As an owner of a small business, Ashleigh Derby has had to make decisions during the COVID-19 pandemic she couldn’t have imagined.
“I would have never thought in a million years I’d have to make these decisions, ever. Let alone in the first year of being open,” said Derby, who owns Dot and Dash Boutique in Cedar Rapids, 420 12th Ave SE.
“Everybody’s businesses are so different. There’s a lot of small businesses that are struggling with decisions and trying to tread lightly and figure out what’s working and what isn’t working.”
On March 26, Gov. Kim Reynolds ordered the closure of retail stores. These restrictions were lifted in Linn County on Friday, May 8. Retail stores across the state are now able to reopen at 50 percent of their maximum occupancy capacity. Soon restaurants, salons and other businesses will be faced with similar decisions on whether or not to reopen after more restrictions are lifted on Friday, May 15.
While the retail restrictions were in place, Derby turned to online sales, using a system she was able to set up about two weeks before she had to close her brick and mortar store. Dot and Dash was shipping orders and allowing curbside, no-contact pick-up.
“But because it was so new, a lot of people didn’t know that I had moved online,” Derby said. “A lot of people don’t even know who I am still. So with 99 percent of my regular business coming from walk-in traffic, it’s really taken a toll on numbers and sales. So that’s been kind of eye-opening. As time has gone on, the word has gotten out a little bit more that I do have an online store, so I’ve been able to at least generate some sales that way.”

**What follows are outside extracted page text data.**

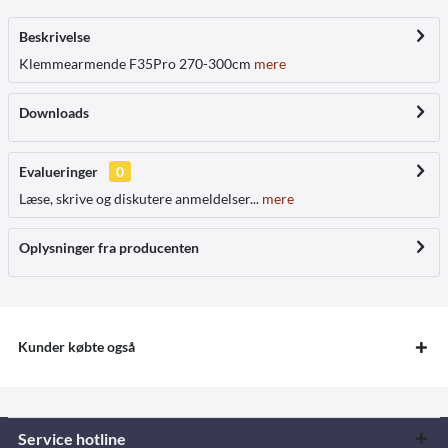
Beskrivelse
Klemmearmende F35Pro 270-300cm
mere
Downloads
Evalueringer
0
Læse, skrive og diskutere anmeldelser...
mere
Oplysninger fra producenten
Kunder købte også
Service hotline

Even though she was given the green light to open her doors, Derby has decided to let customers in the store by appointment only, so they feel safe while shopping. Derby said opening by appointment also gives her the ability to take her time cleaning surfaces and ensure that people won’t be standing around waiting for a fitting room.
In addition to cleaning, Derby said she’s wearing a mask and will have hand sanitizer out. She’s recommending that her customers wear masks but is not requiring it. She mentioned that because it is just her and another customer in the store, with no other employees, she will be able to practice social distancing.
To help local businesses with their decision, both Linn County and the City of Cedar Rapids have posted business guidance on their websites. The city’s reopening toolkit includes guidance for a variety of facilities, including retail, entertainment, restaurants and salons.
Linn County Public Health’s Clinical Services Supervisor Heather Meador acknowledged the “hard decision” business owners are faced with regarding whether or not to reopen.
“We encourage business owners and organizations to carefully consider their decision to reopen and to not feel pressured if they are not ready,” Meador said during a LCPH press conference last week. “If you decide not to reopen at this time, that is OK. We know that this is a hard decision for many businesses as you look to protect your employees and to protect the public.”
“We want to remind you that reopening does not mean that you no longer need to worry about COVID-19 in the community. We continue to see community spread of COVID-19 in Linn County.”
But reopening is not possible for all local businesses. Della Viti announced earlier this week it will permanently close. The coffee, wine and whiskey bar was located across the street from NewBo City Market.
“The public health emergency declaration, responding to COVID-19, has forced the realization of our worst fears in an already challenging time,” according to the Facebook post. “Conditions now, and for the foreseeable future, make us unable to see a successful path to reopening.”
Other Cedar Rapids businesses have decided to ignore Reynolds’ timeline for reopening, including a barbershop and a fitness center.
KCRG reported that when Custom Fitness reopened last Friday, owner Jason Bailey was letting members walk in and work out whenever they wanted to. Until Friday, May 15, fitness centers can only reopen if they do so by appointment. Starting Friday, they can reopen at 50 percent capacity.
On Tuesday, May 12, Cedar Rapids police issued Bailey a simple misdemeanor citation for a department of health violation. Bailey is expected to make a court appearance on June 25 and could face a fine of up to $625.